*Problem*
Each and every line below goes into your answer unchanged, but leave out the images.

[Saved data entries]

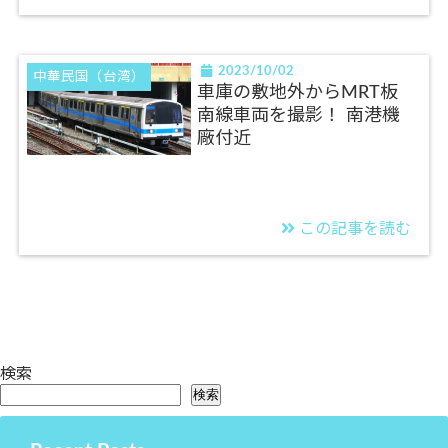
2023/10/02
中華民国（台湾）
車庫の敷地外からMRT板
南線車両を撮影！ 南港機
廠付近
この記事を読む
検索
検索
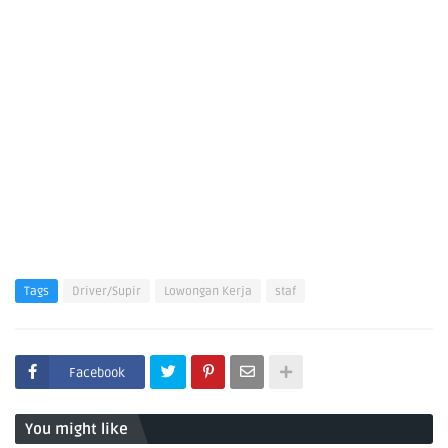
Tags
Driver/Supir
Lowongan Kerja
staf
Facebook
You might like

*Written response*
2023/10/02
中華民国（台湾）
車庫の敷地外からMRT板
南線車両を撮影！ 南港機
廠付近
この記事を読む
検索
検索
Tags
Driver/Supir
Lowongan Kerja
staf
Facebook
You might like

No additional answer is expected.